### Exercise description
In the entries below, find every line holding the string "rozloženom" and collect it.
== == ==
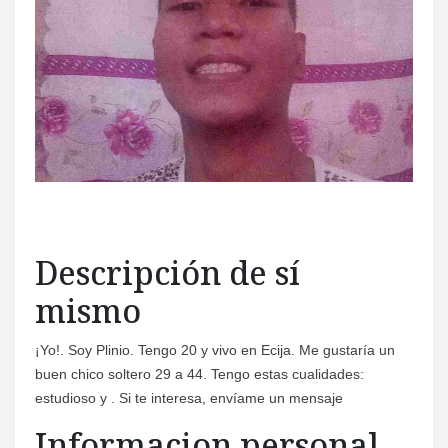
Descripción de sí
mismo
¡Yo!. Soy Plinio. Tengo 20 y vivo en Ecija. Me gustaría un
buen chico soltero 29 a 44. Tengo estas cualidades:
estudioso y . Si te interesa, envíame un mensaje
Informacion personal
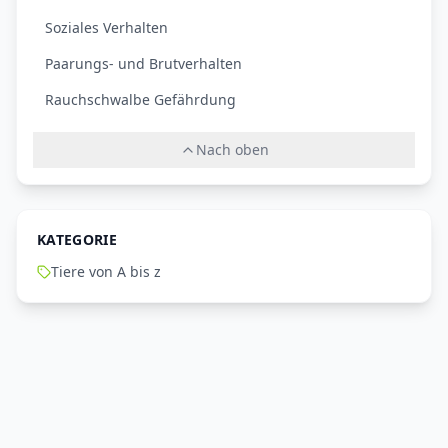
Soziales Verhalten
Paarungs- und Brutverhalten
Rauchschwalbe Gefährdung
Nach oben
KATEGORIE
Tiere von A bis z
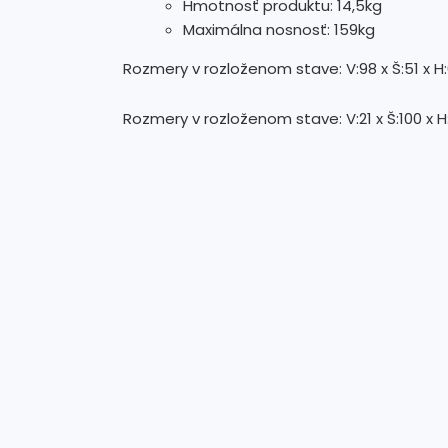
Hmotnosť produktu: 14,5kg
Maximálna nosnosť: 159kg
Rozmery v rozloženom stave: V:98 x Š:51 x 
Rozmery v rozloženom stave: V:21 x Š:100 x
== == ==
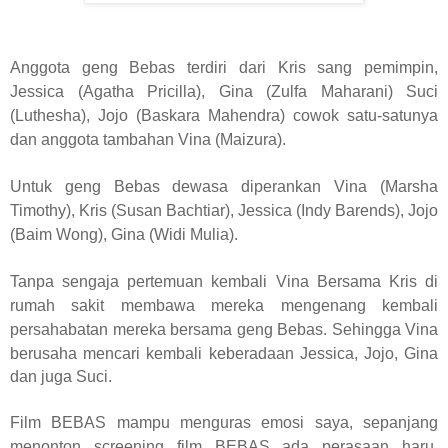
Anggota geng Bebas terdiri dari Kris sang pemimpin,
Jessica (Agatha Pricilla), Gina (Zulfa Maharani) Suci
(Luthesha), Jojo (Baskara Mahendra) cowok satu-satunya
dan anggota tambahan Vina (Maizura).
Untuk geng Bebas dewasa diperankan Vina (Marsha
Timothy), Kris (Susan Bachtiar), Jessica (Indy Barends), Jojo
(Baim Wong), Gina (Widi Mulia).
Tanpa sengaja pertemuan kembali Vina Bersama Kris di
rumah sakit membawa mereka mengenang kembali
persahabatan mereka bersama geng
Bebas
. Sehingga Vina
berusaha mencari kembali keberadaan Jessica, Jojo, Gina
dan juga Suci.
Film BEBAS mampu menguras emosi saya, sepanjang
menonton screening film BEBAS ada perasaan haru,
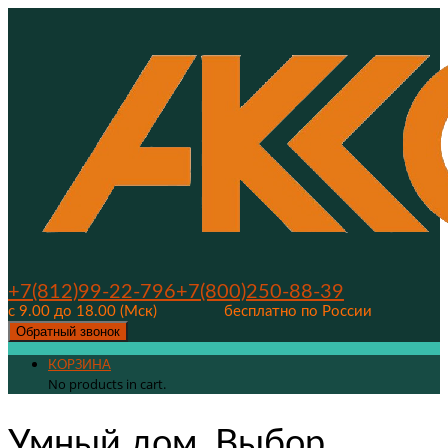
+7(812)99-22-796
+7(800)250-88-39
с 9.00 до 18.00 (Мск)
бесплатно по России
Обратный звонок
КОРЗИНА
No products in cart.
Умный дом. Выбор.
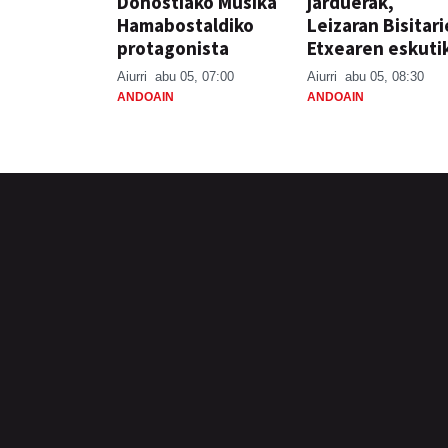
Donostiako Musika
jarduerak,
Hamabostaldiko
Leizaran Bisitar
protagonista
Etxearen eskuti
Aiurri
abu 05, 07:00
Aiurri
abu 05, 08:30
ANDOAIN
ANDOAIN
== == ==
### Response to the task
Rozmery v rozloženom stave: V:98 x Š:51 x 
Rozmery v rozloženom stave: V:21 x Š:100 x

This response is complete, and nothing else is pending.